United Way packs Visual Arts Center with interactive gala

Supporters of United Way of the River Cities packed Marshall University’s Visual Arts Center for the interactive gala, LEVELS: A River Cities Rendezvous, on Saturday night.

United Way worked closely with Marshall’s College of Arts and Media to engage student and local artists for this inaugural fundraiser. The event featured a juried exhibition, live models who represented the work of United Way, a silent auction and interactive art exhibits.

In addition, each level of the VAC featured a different portrayal of United Way’s four community initiatives of Income, Education, Health and Safety-Net Services.

United Way Director of Community Impact, Andrea Roy, said this approach to fundraising is a divergence from the organization’s traditional model of workplace campaigns.

“As more and more workplaces have left Huntington, we’ve had to be more creative and think outside that model to raise money and engage the community,” Roy said. “The traditional gala is a seated dinner and dancing, but the Visual Arts Center really isn’t made for that. We wanted to play towards this building’s strengths, so as people move up and down the levels, the will see different food, drinks, music and art. Each floor is its own unique experience.”

This experience included various artistic craft demonstration throughout the building. People exploring the classrooms and studios of the VAC might come across students like Celia Maddy, who demonstrated how light affects perception of color.

Maddy, a sophomore visual arts major, said she thinks visual art is a primary form of civic engagement.

“The arts can definitely make an impact in Huntington,” Maddy said. “We aren’t the best urban environment. We have a lot of issues. But if nothing can bring things more to public light than art, I don’t know what can. People can talk to you as much as they want, but until you see something with your own eyes, or feel something with your own hands, you can’t really identify with it. Art can help to bridge that gap.”

Dean of the College of Arts and Media and United Way board member, Donald Van Horn, helped organize the event. Van Horn said he thinks art is at the core of community building.

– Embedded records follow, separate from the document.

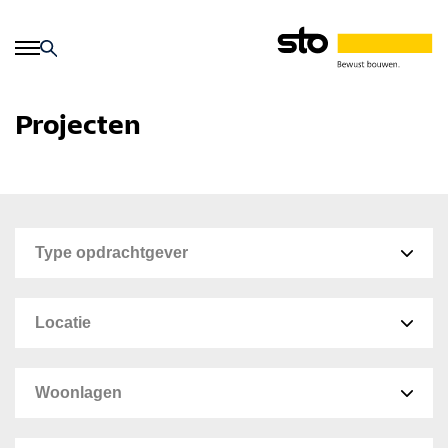
Projecten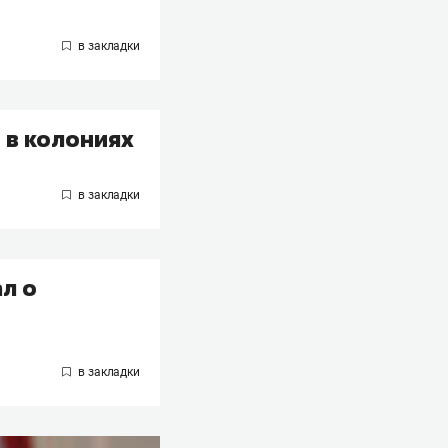
 в колониях
л о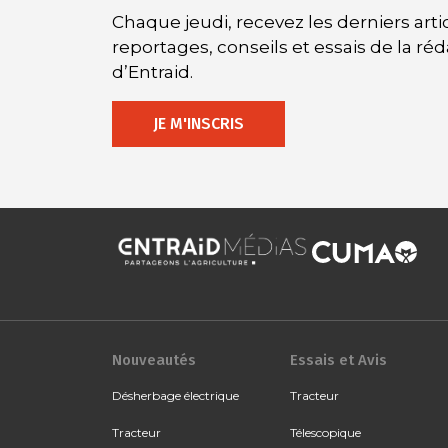
Chaque jeudi, recevez les derniers artic
reportages, conseils et essais de la ré
d’Entraid.
JE M'INSCRIS
Nouveautés
Essais et Avis
Désherbage électrique
Tracteur
Tracteur
Télescopique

“People can talk to you as much as they want, but until you see something with your own eyes, or feel something with your own hands, you can’t really identify with it. Art can help to bridge that gap.””

— Celia Maddy

“If we have a community that is aesthetically pleasing and a fun place to be, then that is going to lift everyone up,” Van Horn said. “It’s going to make it a more productive community with more opportunities for everybody, which creates job opportunities for people in need. It helps everyone, and the visual arts are at the core of that in terms of making this a better place to live.”

Van Horn also noted how impressive he thinks the Huntington community is, if people take the time to stop and look.

“As a community we need to stop and take stock in what we actually have here,” Van Horn said. “We had some guests here last week with the State Arts Commission. A woman from Morgantown said she wanted to get her community leaders to come to Huntington to figure out what we’re doing, because we’re doing it right. We don’t even recognize that ourselves. If we can get past this notion that somehow we are less than a thriving community, that could help all of us.”

Roy said, however, that this is still work to be done. She said that experts at United Way identify the biggest problems facing our community.

“In the area of health, the data has shown the critical issues are substance abuse, obesity, and smoking,” Roy said. “In education, we’re trying to tackle school readiness and readiness of graduation for college grads. In the are of income, we’re working towards helping families become financially stable. We’re hope this gala highlights what we’re doing in tackling this issues.”